As of May 20, some 48 percent — or 152,000 — of the ballots mailed to 317,337 registered voters in the district had been mailed back. Voting in person at Honolulu Hale ended Thursday.

That’s already twice the number of residents who voted in 2003, when the 2nd district had 348,000 registered voters. That vote so appalled political leaders that the Legislature gave the State Elections Office authority to hold all-mail special elections.

In that race, 44 candidates were on the ballot, but just 22 percent of registered voters turned out. Case finished first, and Hanabusa was third. Voting occurred at polling places on Jan. 4, the first Saturday after New Year’s Day.

Turnout in the current contest has already surpassed the 41 percent and 45 percent turnout in two mail-in-only special elections in 2009 to fill vacancies created by the deaths of two Honolulu City Council incumbents.

Jean Aoki likes what she sees and says the league will meet next month to decide if it should support voting-by-mail in regular elections.

“While I personally cherish poll site voting, because it gives people privacy and reduces the chance of vote-buying and untoward persuasion, we have to face the reality of decreasing turnout,” she said. “To have two systems — mail-in voting is essentially absentee voting — is a waste of money.”

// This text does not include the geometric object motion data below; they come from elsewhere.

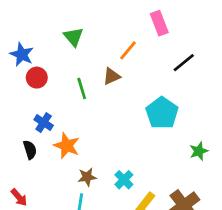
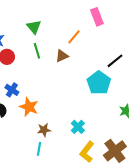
black line: (184, 63) -> (115, 61), moved
green line: (82, 88) -> (37, 51), moved
cyan cross: (124, 180) -> (78, 127), moved

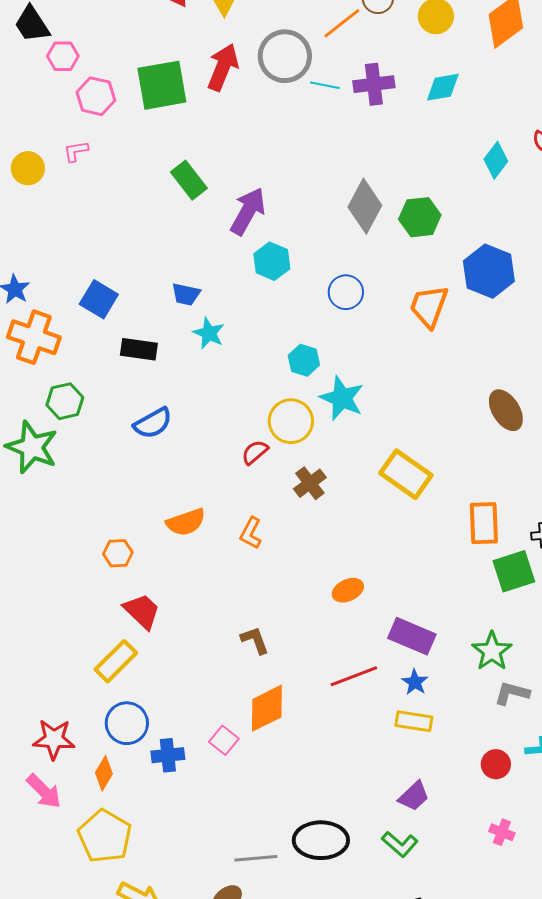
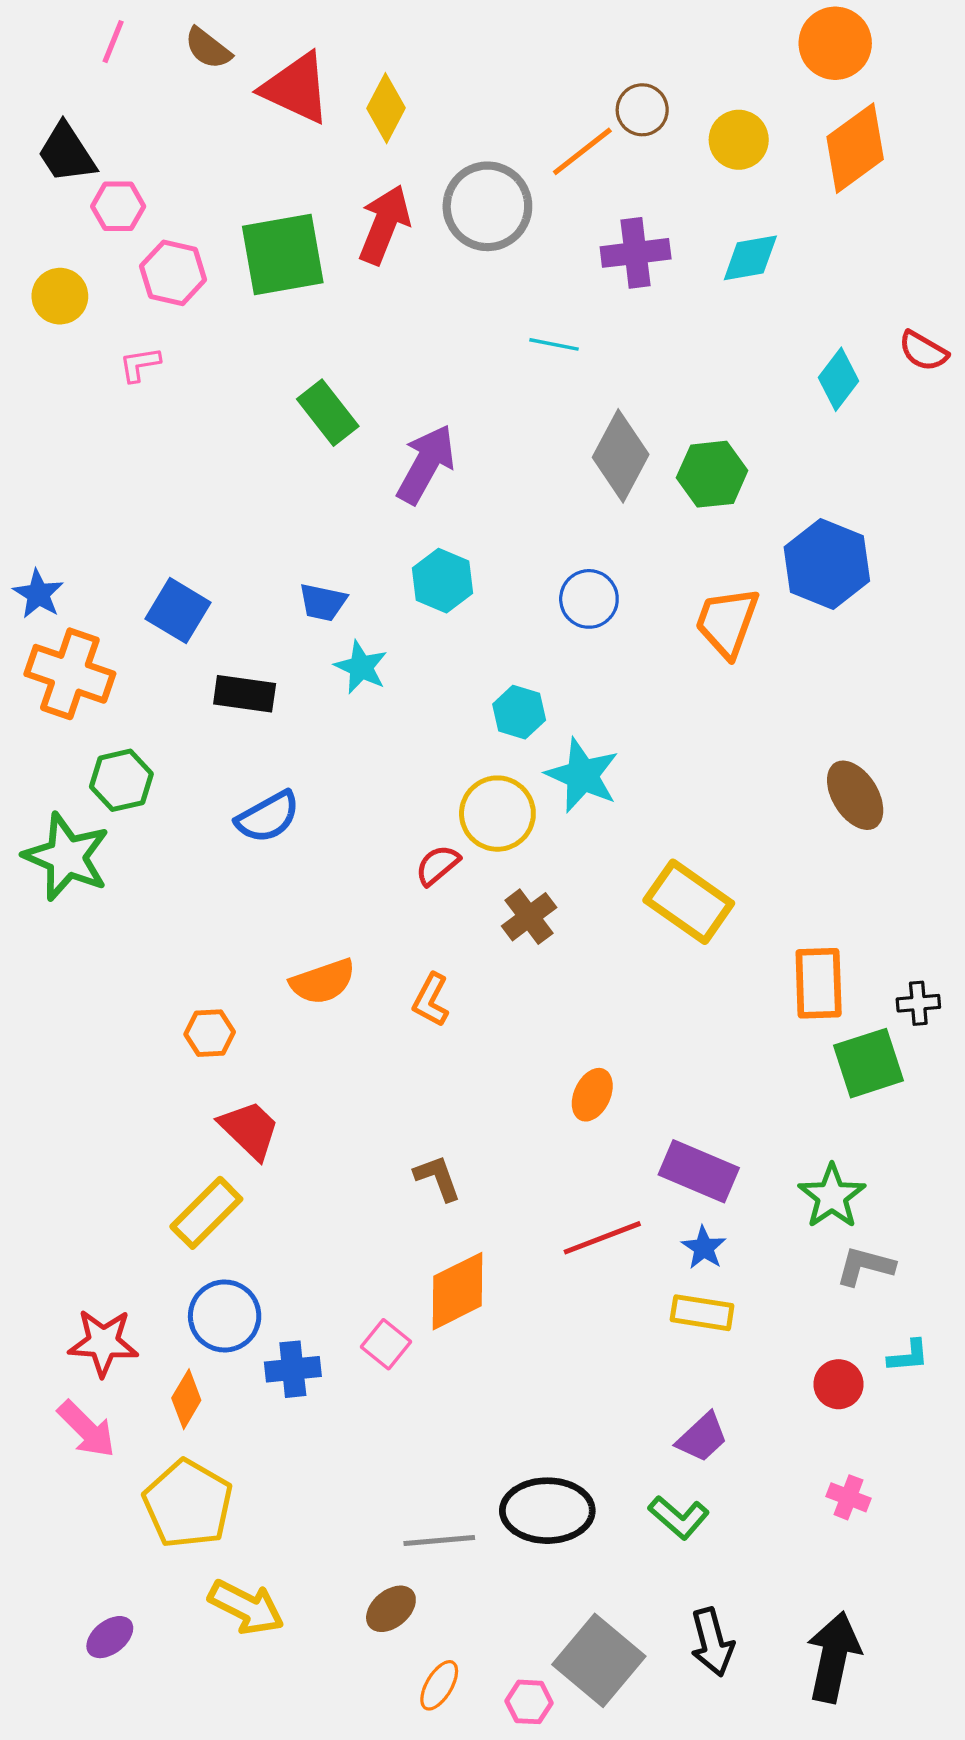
cyan line: (325, 85) -> (554, 344), moved
yellow circle: (28, 168) -> (60, 296), moved
cyan hexagon: (272, 261) -> (443, 581), moved
orange ellipse: (348, 590) -> (592, 1095), turned -40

Cost was the main reason the State Elections Office opted for voting by mail. The election is expected to cost $900,000, with savings coming from not having to pay people to run polling stations.

“It’s so obvious that if you make it more convenient, more people will vote,” said  Nikki Love, executive director of Common Cause Hawaii, a nonpartisan group focused on “open, honest and accountable” government. “Honestly, for what other tasks in life do we require people to register 30 days in advance, and then allow them to do it only on one specific Tuesday?”

According to the national Common Cause, vote-by-mail elections “can increase turnout by four to five percentage points in general elections and significantly more in local or off-year elections.”

That’s the case in Oregon, the only state to have all mail-in balloting and a state where 68 percent of eligible voters — ninth best in the nation — turned out to vote in 2008.

Don Hamilton, communications director for the Oregon Secretary of State Office, said turnout was on average 6 percentage points higher in the last three presidential elections than in the previous three. (Oregon voters, by a 2-to-1 margin, made mail voting permanent in 1998.)

It’s also cheaper. Oregon’s general election — the last one with polling places — cost $3.6 million, or $1.81 per voter. The cost of a January 10 statewide special election was $2.2 million, or $1.05 per voter.

What about voter fraud or ballot tampering?

“It’s a class C felony, and we have sent people to jail for that,” said Hamilton. “But fraud is not common. The basic way it works is once a ballot is received, every signature is checked on voter registration cards. They are compared by election staff trained by a retired FBI official.”

Hamilton said elections results are also known “much faster” through mail-in ballots rather than polling precincts because most of them are mailed in well before deadline. The only time there are delays is when an election is close, as in the 2000 presidential election.

The expectation in the 1st district election is that results will be known shortly after 6 p.m. Saturday and that they will include all ballots received Friday and some Saturday morning.